Rules can be defined at the level of a device, asset, their profiles, or a Customer. For an overview of alarm concepts, states, and severity levels, see Alarms.
How alarm rules work
Section titled “How alarm rules work”When a message arrives (telemetry update, attribute change, or inactivity event), ThingsBoard evaluates every alarm rule whose arguments match the incoming data:
Creating an alarm rule
Section titled “Creating an alarm rule”The Alarm rules page allows you to centrally manage all alarm rules in the system — both for individual entities and for profiles.
- Open the Alarms page from the left-hand menu.
- Go to the Alarm rules tab.
- Click the + button in the top-right corner.
- Select Create new alarm rule from the dropdown menu.
General
Section titled “General”The General section sets the basic identity of the alarm rule:
- Alarm type: The name and unique identifier of the alarm, like High Temperature. ThingsBoard uses the alarm type to decide whether to create a new alarm or update an existing active one.

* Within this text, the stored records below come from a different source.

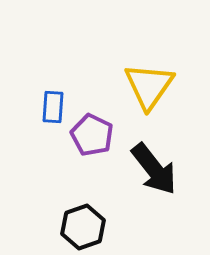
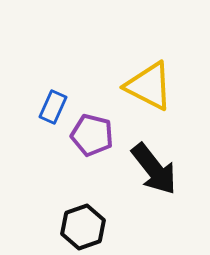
yellow triangle: rotated 38 degrees counterclockwise
blue rectangle: rotated 20 degrees clockwise
purple pentagon: rotated 12 degrees counterclockwise
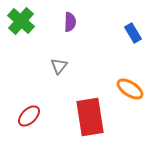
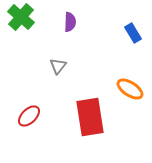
green cross: moved 4 px up
gray triangle: moved 1 px left
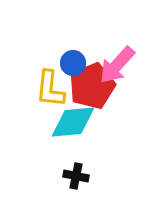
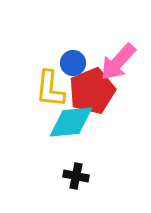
pink arrow: moved 1 px right, 3 px up
red pentagon: moved 5 px down
cyan diamond: moved 2 px left
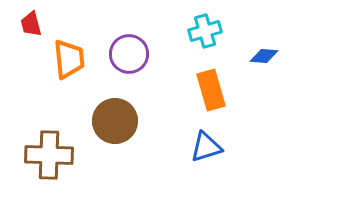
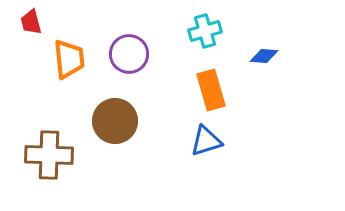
red trapezoid: moved 2 px up
blue triangle: moved 6 px up
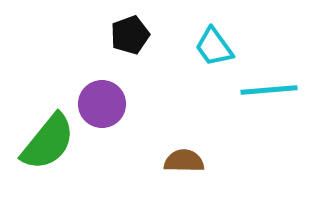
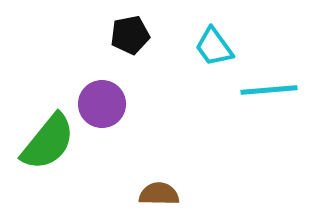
black pentagon: rotated 9 degrees clockwise
brown semicircle: moved 25 px left, 33 px down
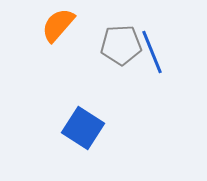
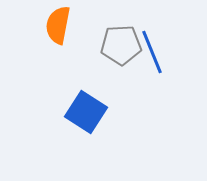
orange semicircle: rotated 30 degrees counterclockwise
blue square: moved 3 px right, 16 px up
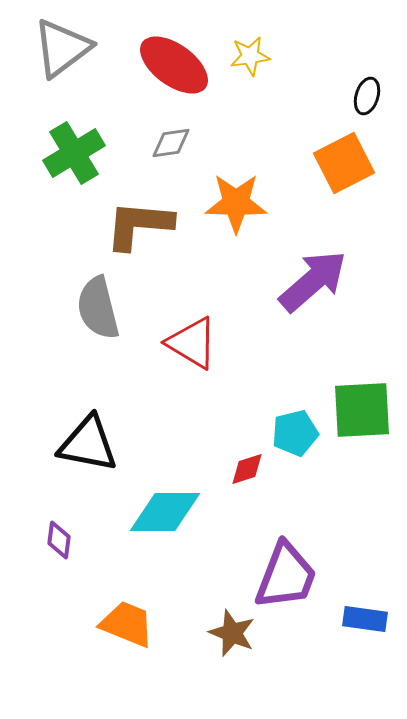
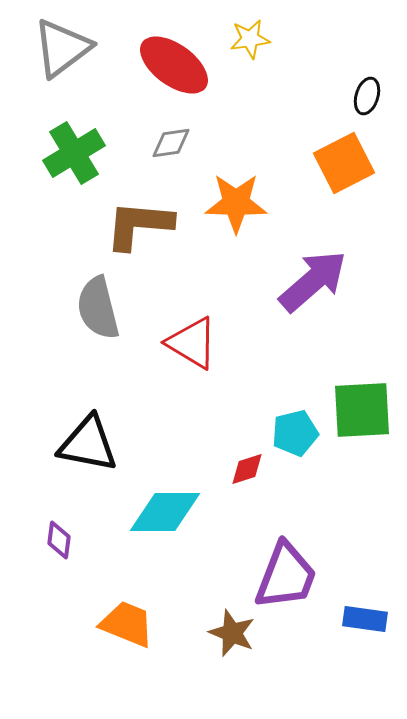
yellow star: moved 17 px up
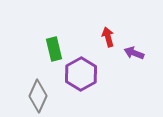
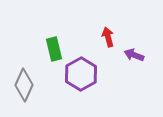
purple arrow: moved 2 px down
gray diamond: moved 14 px left, 11 px up
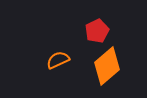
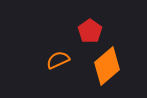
red pentagon: moved 7 px left; rotated 10 degrees counterclockwise
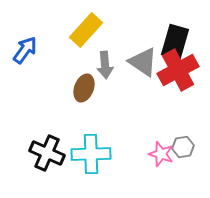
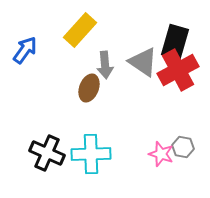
yellow rectangle: moved 6 px left
brown ellipse: moved 5 px right
gray hexagon: rotated 20 degrees clockwise
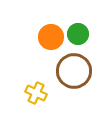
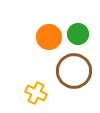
orange circle: moved 2 px left
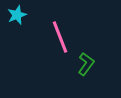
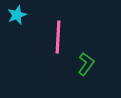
pink line: moved 2 px left; rotated 24 degrees clockwise
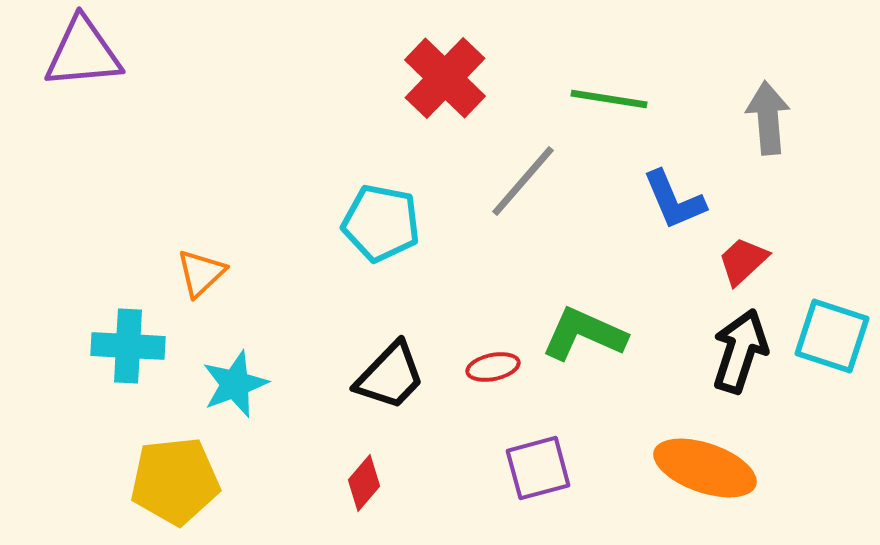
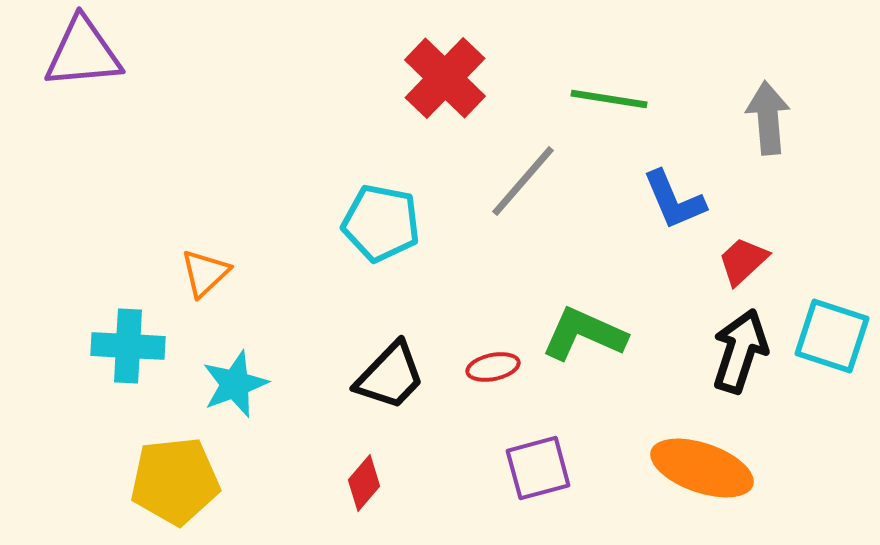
orange triangle: moved 4 px right
orange ellipse: moved 3 px left
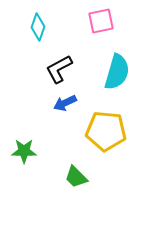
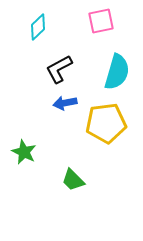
cyan diamond: rotated 28 degrees clockwise
blue arrow: rotated 15 degrees clockwise
yellow pentagon: moved 8 px up; rotated 12 degrees counterclockwise
green star: moved 1 px down; rotated 25 degrees clockwise
green trapezoid: moved 3 px left, 3 px down
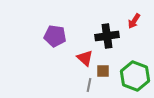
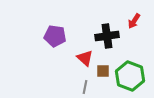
green hexagon: moved 5 px left
gray line: moved 4 px left, 2 px down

- Entity type: The target entity or entity profile where the rule applies.
Debug mode
Section titled “Debug mode”Enabling debug mode lets you track events, states, and errors during rule execution.
Arguments
Section titled “Arguments”Before defining alarm conditions, add at least one argument — a data source the rule evaluates.
Click Add argument and configure:
Entity type determines where the argument value comes from:
| Value | Description |
|---|---|
| Current entity | The entity being configured. For profile-level rules, it applies to all entities using that profile. |
| Device or Asset | Retrieves telemetry or attributes from a different Device or Asset. |
| Customer | Retrieves data from the associated Customer entity. |
| Current tenant | Retrieves data from the Tenant entity. |
| Current owner | Retrieves data from the owner of the current entity. |
Argument type determines what kind of data the argument represents:
| Type | Required fields |
|---|---|
| Attribute | Attribute scope (Server / Client / Shared), Attribute key, optional Default value |
| Latest telemetry | Time series key, optional Default value |
Argument name is the identifier used in conditions and formulas, like temperature or maxThreshold.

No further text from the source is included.